** Opening EXERCISE MATERIALS block **
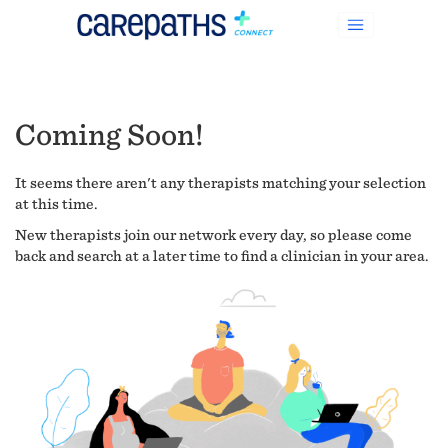
Coming Soon!
It seems there aren't any therapists matching your selection
at this time.
New therapists join our network every day, so please come
back and search at a later time to find a clinician in your area.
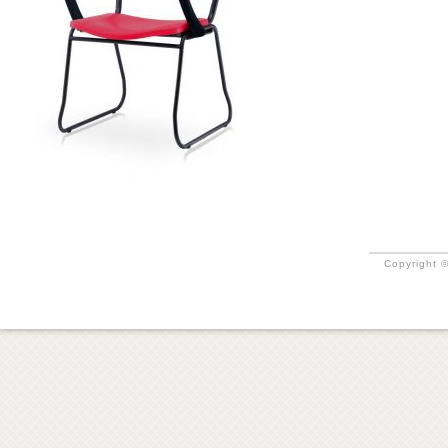
Copyright ©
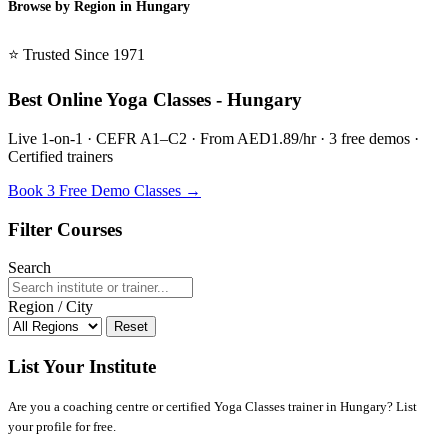
Browse by Region in Hungary
BSL Hungary →
⭐ Trusted Since 1971
Best Online Yoga Classes - Hungary
Live 1-on-1 · CEFR A1–C2 · From AED1.89/hr · 3 free demos ·
Certified trainers
Book 3 Free Demo Classes →
Filter Courses
Search
Region / City
Reset
List Your Institute
Are you a coaching centre or certified Yoga Classes trainer in Hungary? List
your profile for free.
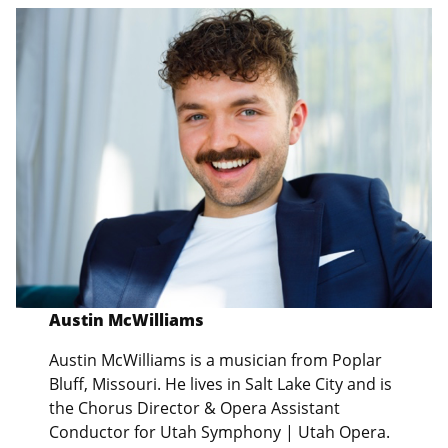
Austin McWilliams
Austin McWilliams is a musician from Poplar
Bluff, Missouri. He lives in Salt Lake City and is
the Chorus Director & Opera Assistant
Conductor for Utah Symphony | Utah Opera.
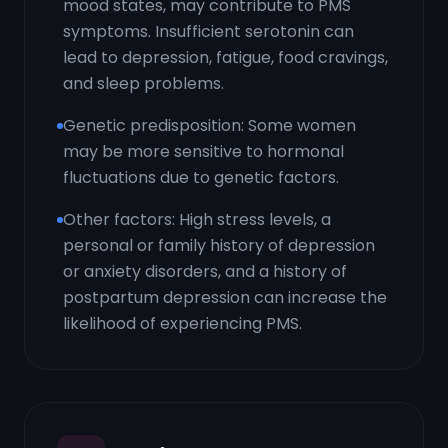
mood states, may contribute to PMS
symptoms. Insufficient serotonin can
lead to depression, fatigue, food cravings,
and sleep problems.
Genetic predisposition: Some women
may be more sensitive to hormonal
fluctuations due to genetic factors.
Other factors: High stress levels, a
personal or family history of depression
or anxiety disorders, and a history of
postpartum depression can increase the
likelihood of experiencing PMS.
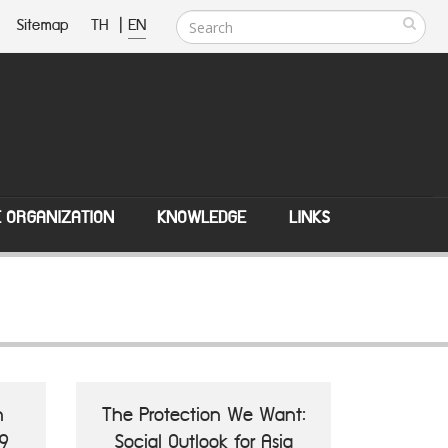
Sitemap
TH
|
EN
E ORGANIZATION
KNOWLEDGE
LINKS
n
The Protection We Want:
9
Social Outlook for Asia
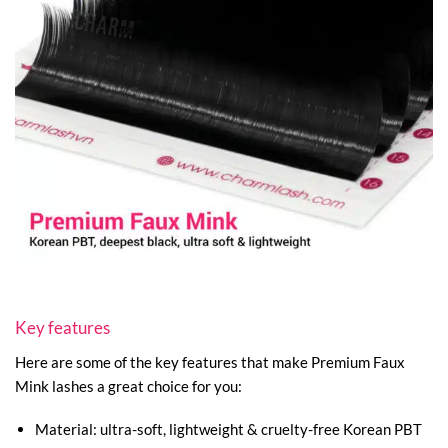
Key features
Here are some of the key features that make Premium Faux
Mink lashes a great choice for you:
Material: ultra-soft, lightweight & cruelty-free Korean PBT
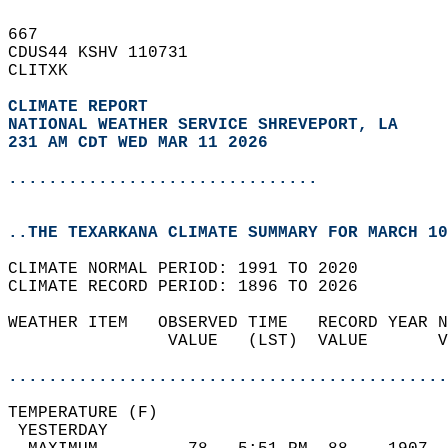
667   
CDUS44 KSHV 110731  
CLITXK  
CLIMATE REPORT 
NATIONAL WEATHER SERVICE SHREVEPORT, LA
231 AM CDT WED MAR 11 2026
...............................
..THE TEXARKANA CLIMATE SUMMARY FOR MARCH 10
CLIMATE NORMAL PERIOD: 1991 TO 2020  
CLIMATE RECORD PERIOD: 1896 TO 2026  
WEATHER ITEM   OBSERVED TIME   RECORD YEAR N
                VALUE   (LST)  VALUE       V
                                            
............................................
TEMPERATURE (F)                             
 YESTERDAY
** Closing EXERCISE MATERIALS block **
• _WORK ORDER_
Every line of the data that includes the word "Hungary" should be copied.

• _SOLUTION_
Browse by Region in Hungary
BSL Hungary →
Best Online Yoga Classes - Hungary
Are you a coaching centre or certified Yoga Classes trainer in Hungary? List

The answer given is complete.